Again, I pulled out my credit card. While I could have gone
ballistic, I exercise patience in foreign lands. It was just
the thing to do. Soon the hotel manager and the Gema Tours manager tracked me down, apologized
profusely for temporarily losing my
advance payments, saw to it I would
get my airline refund, and arranged a
complimentary dinner for me at an
excellent restaurant. The folks I
encountered elsewhere on the island
were just as pleasant.
The Diver’s Dream office is in
the hotel lobby, while the dive shack
itself is at the end of a 300-foot
pier, along which sun worshipers
recline under umbrellas.
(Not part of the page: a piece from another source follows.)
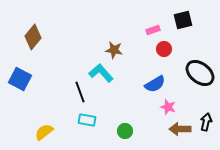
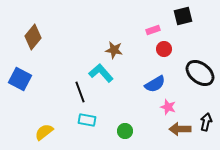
black square: moved 4 px up
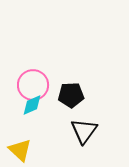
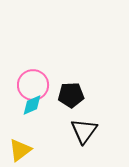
yellow triangle: rotated 40 degrees clockwise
One can rent
plenty of water toys at the watersports
shop, get a meal at El Bruja,
the seafood restaurant, or a drink at
the bar. The two-room dive shop building
houses the compressors, tanks, and a place to stow dive gear. The dive company
runs at least three unshaded eighteen-foot skiffs, with twin Yamaha outboards. The
boat holds twenty aluminum 80s, which they pump to 3100+ psi. The boat driver and
divemaster put your tanks with BC in the boat and the rest is up to you.
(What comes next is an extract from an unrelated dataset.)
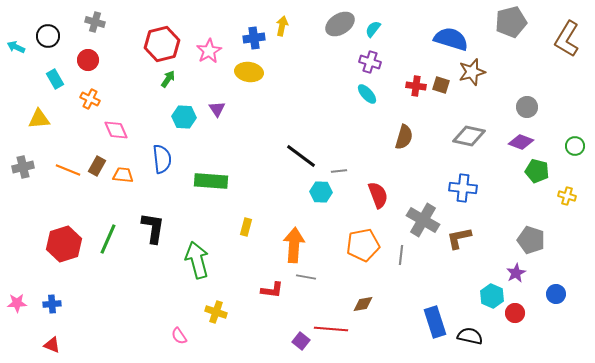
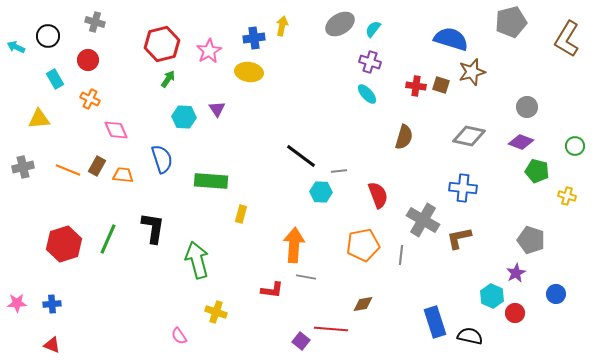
blue semicircle at (162, 159): rotated 12 degrees counterclockwise
yellow rectangle at (246, 227): moved 5 px left, 13 px up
The first morning, I arrived forty-five minutes before the 9:00 A.M. shove-off
time, but the morning boat had already pulled out! Seasoned travel that I am -- it
might not seem like it by now -- I had failed to realize that San Andres is on
Colombian time (EST) rather than Costa Rican time (CST). I was an hour late. I took
a walk, read a book, and watched a fuzzy CNN in my hotel room before taking an
afternoon boat dive with a Canadian couple taking an intro class. Our divemaster was
a zero-body-fat young guy with a blond pony tail named Sebastian. Like all Diver’s
Dream staff, he spoke adequate English. A shallow site called La Piramide (the pyramids)
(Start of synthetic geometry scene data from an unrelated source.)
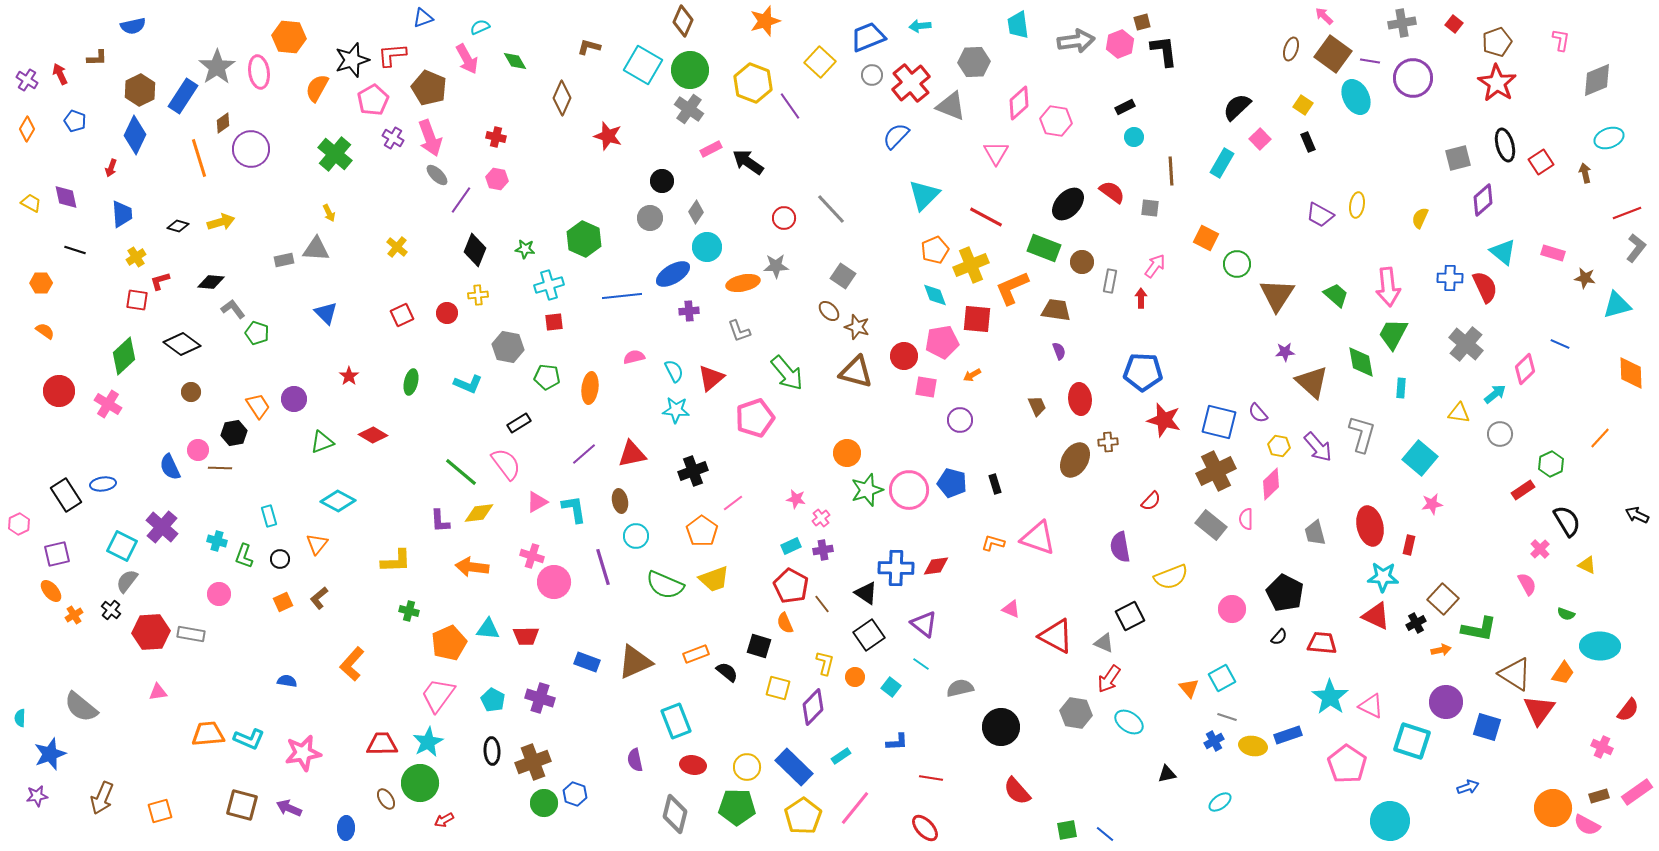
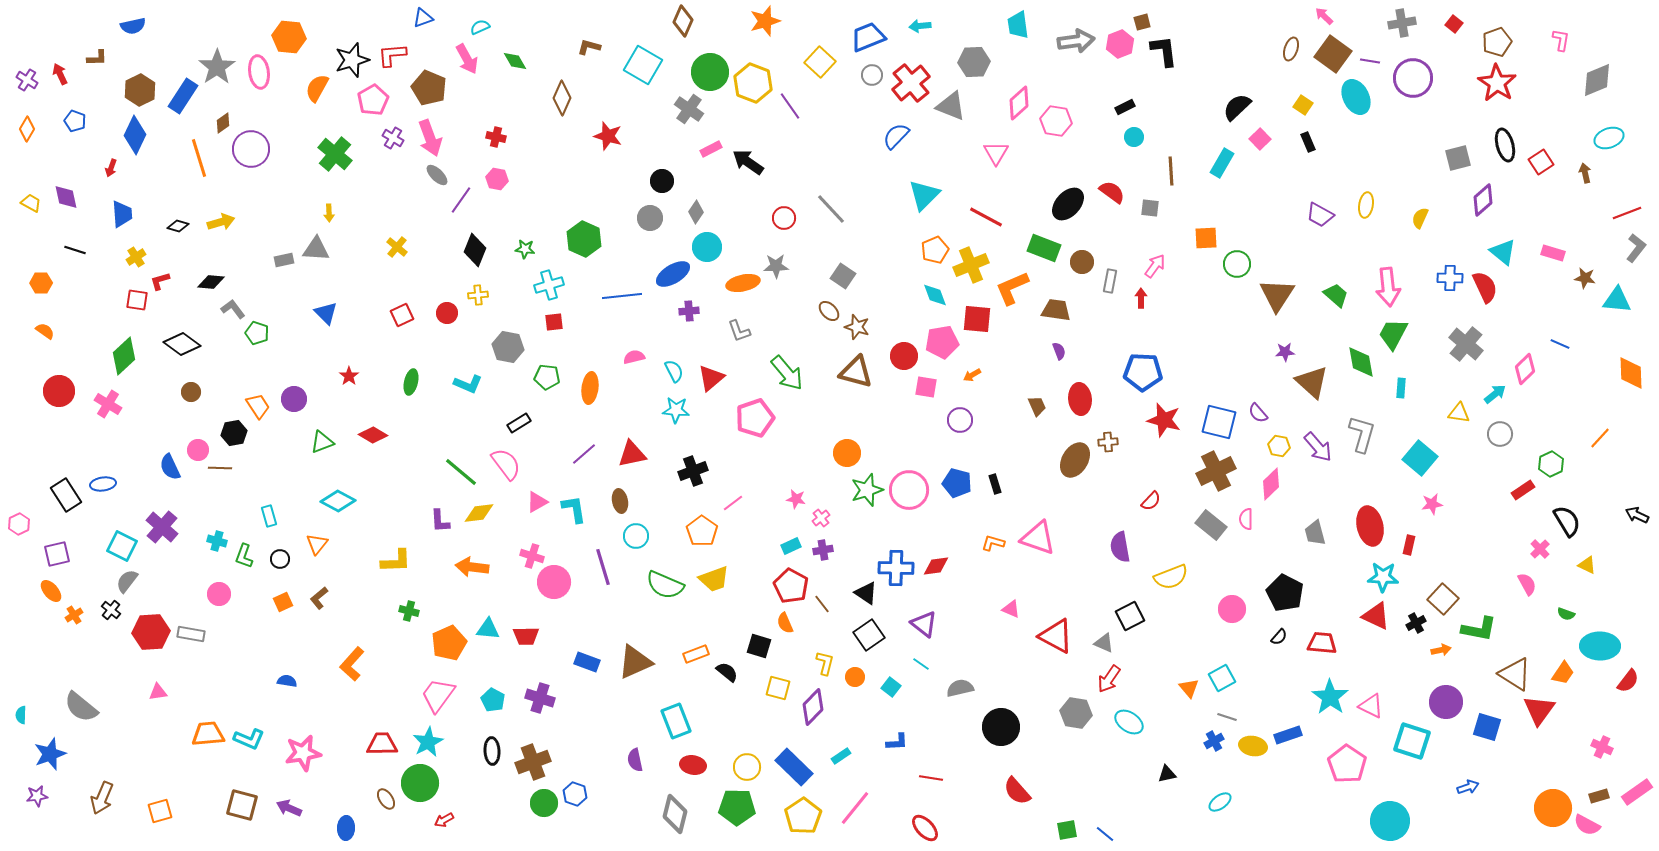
green circle at (690, 70): moved 20 px right, 2 px down
yellow ellipse at (1357, 205): moved 9 px right
yellow arrow at (329, 213): rotated 24 degrees clockwise
orange square at (1206, 238): rotated 30 degrees counterclockwise
cyan triangle at (1617, 305): moved 5 px up; rotated 20 degrees clockwise
blue pentagon at (952, 483): moved 5 px right
red semicircle at (1628, 710): moved 29 px up
cyan semicircle at (20, 718): moved 1 px right, 3 px up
two minutes east of the hotel is a group of small coral reefs surrounded by
sand at thirty feet. In the 81-degree water (it stayed the same at all depths),
hordes of yellowtail snappers and sergeant majors surrounded me. The visibility ran
eighty feet, as it did just about every dive. I found wrasse cleaning stations,
Spanish hogfish, a goldentail moray, schools of spotted and yellow goatfish, and
large schools of Cesar grunts and Creole wrasse. A southern sting ray allowed me in
close for photos. While the dive was to last forty-five minutes, Sebastian had such
a good time interacting with the fish that he and I stayed down for eighty minutes.
Overall a typical first Caribbean dive, no doubt where fish are fed and tyros tune
up.
The next day, the professional and helpful Jorge Gomez led us to El
Pargocillo, where a bottomless wall begins at sixty feet. We had to pull ourselves
down the anchor line through a strong surface current, which lasted to 100 feet. I
spent much of the dive hanging onto any dead coral I could find, unable to photograph
the hordes of Midnight Parrot fish and Rainbow Parrot fish. Like most of the
reefs, it was covered with very lush gorgonions. Still, it was a bum dive because it
should have been a drift -- as most were for the rest of my stay. I guess the
decision whether to anchor or drift rests with the day’s leaders.
Coral View is a beautiful and accessible bottomless wall starting at thirty
feet. The coral and large, remarkable-looking sponges were healthy, even down to 160
feet. At 130 feet a trumpetfish closely shadowed a big tiger grouper. Like most
sites there were lots of clusters of pretty pillar coral, all covered with fuzzy
tentacles even during the day. A scheduled, afternoon dive was scratched because one
of the two Yamahas on the one available boat was down.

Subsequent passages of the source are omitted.